На этот раз он отвернулся, и я принимаю это как победу: он не спорит. Я сажусь на табурет, зажигаю ещё одну лампу, чтобы в комнате не было жестких теней, натираю свои запястья яичным белком и укрываюсь его плащом – он всё равно обуглен, но ещё держит тепло.
Ночь всегда тянется резиной. Первая часть длинная, липкая, в ней мысли цепляются друг за друга, как сорняки за подол. Я слушаю его дыхание. Слушаю свой пульс, он всё ещё слишком громкий.
Где-то ближе к середине ночи он начинает метаться. Сначала почти невидимо: едва заметное дрожание в веках. Потом мышцы, пульс срывается, а воздух густеет. И я чувствую всем телом как поднимается волна.
– Эй, – наклоняюсь, кладу ладонь ему на грудь. – Посмотри на меня.
Он не смотрит. Глаза закрыты, но под веками молнии. Внутри него гул. Вибрация залезает мне в зубы, заставляет скрежетать челюстью. Жар начинает сочиться из пор, изо всех мест, откуда обычно сочится пот. Лампа вздрагивает пламенем.
– Кайр, – говорю тихо. – Слышишь? Сюда. Возьми воздух. Вдох. Выдох.
Вместо ответа вспышка. Простыня под ним тлеет с краёв, как бумага. Доски стонут. Я ругаюсь и не думаю. Ложусь целиком на него, грудь к груди, ладони на лицо, колени по сторонам его бёдер, вес вниз, чтобы прижать пламя обратно под кожу. Жар ударяет в мои ребра, как кулак. У меня из носа тут же течёт кровь я даже не успеваю удивиться.

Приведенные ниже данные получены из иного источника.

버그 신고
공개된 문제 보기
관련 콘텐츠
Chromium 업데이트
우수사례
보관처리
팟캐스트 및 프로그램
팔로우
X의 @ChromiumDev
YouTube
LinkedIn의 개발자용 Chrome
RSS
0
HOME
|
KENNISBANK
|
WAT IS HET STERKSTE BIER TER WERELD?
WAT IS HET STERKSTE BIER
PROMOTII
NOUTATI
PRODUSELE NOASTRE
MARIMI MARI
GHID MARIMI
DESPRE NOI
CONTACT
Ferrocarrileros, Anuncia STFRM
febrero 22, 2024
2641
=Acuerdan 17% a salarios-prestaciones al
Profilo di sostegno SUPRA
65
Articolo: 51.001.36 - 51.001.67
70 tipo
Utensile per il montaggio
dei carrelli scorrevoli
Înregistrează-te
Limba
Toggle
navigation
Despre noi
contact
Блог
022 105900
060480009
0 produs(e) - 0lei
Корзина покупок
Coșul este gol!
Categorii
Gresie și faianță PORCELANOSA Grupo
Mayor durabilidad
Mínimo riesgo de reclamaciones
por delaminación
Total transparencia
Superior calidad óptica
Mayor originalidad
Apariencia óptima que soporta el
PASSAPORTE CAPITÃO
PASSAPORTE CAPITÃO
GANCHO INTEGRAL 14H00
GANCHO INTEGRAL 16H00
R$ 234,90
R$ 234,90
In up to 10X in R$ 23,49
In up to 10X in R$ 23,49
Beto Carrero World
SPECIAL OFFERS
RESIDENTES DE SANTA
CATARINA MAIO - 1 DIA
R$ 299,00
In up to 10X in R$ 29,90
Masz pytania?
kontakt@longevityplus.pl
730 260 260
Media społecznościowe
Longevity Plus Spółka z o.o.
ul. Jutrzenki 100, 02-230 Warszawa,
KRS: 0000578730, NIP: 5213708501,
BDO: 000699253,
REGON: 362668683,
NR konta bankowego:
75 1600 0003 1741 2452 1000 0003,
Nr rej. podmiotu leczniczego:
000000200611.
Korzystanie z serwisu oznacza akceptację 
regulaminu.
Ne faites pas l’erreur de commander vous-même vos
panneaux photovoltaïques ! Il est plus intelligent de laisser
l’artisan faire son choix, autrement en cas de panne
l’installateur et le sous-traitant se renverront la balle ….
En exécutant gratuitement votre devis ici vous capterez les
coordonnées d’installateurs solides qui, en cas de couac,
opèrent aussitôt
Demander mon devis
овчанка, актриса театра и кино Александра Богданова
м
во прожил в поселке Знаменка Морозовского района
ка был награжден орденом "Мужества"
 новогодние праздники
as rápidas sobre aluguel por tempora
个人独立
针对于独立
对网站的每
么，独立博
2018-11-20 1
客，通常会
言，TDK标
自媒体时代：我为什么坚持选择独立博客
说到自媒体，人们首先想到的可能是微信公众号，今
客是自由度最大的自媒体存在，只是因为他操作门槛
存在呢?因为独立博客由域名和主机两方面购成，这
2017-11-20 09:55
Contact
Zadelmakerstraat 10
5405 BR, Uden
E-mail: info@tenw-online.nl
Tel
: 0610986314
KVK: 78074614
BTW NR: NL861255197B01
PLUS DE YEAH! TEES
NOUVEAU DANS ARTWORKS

– Смотри, – шиплю, прижимая его лоб к своему. – На меня. На меня, слышишь? Забирай у меня, я крепче, чем кажусь. Вдох. Выдох. Вдох. Выдох.
Моя магия не огонь. Но ей всё равно, во что нырять. Она про то, чтобы забрать, пережечь через себя и выпустить без зубов. Я открываюсь широко, шире, чем разрешала себе когда-либо. И он – словно слышит это. Пламя, которое шло наружу, начинает ломаться, как ветер, встретивший скалу. Я тяну его внутрь себя. Внутренности визжат, кожа хрустит. Зрение становится узким тоннелем. Я вцепляюсь в него, как в канат, который тянут из огненной ямы, и слышу, как он впервые за ночь выдыхает так, будто вспоминает, зачем это вообще делается.
– Вот так, – бормочу, почти не слыша себя. – Вот так… Ещё. Ещё. Забирай.
Мир сужается до двух сердцебиений, которые в какой-то момент начинают совпадать.
В какой-то миг жар обрушивается. Тело подо мной перестаёт биться. Пламя уходит вглубь, как зверь в логово. Я слышу, как доски вздыхают. Воздух вдруг становится прохладным. Я пытаюсь отлипнуть, отвести голову, сказать что-нибудь вроде «я же говорила, что это сработает», и в этот момент тьма занимает мои глаза изнутри, как чернила стакан воды.
Последнее, что я успеваю отследить – это его ладонь, которая почему-то лежит у меня на затылке, и пальцы, которые едва заметно дрожат.
Глава 3
Просыпаюсь от звука: дождь бьёт по крыше. Воздух пахнет мокрой золой и сырым деревом. Я не сразу понимаю, что лежу не на своём табурете, как собиралась, и не на коврике у печи, а выше, теплее, у него под ключицей, лицом в кожу, которая всё ещё даёт жар. Ресницами цепляю тонкий рубец тот самый, где под кожей шевелится дракон; чувствую, как он на вдохе сворачивается, на выдохе чуть расправляется. Живой.
Его рука лежит у меня на затылке. Пальцы тяжёлые, тёплые, и я ловлю себя на ужасной мысли, что мне… спокойно. Я, которая вчера закончила ночь на грани обугливания, сейчас лежу в самом опасном месте дома – на его груди. И дышу синхронно, как дура, которая влюбилась в пламя, потому что оно красивое.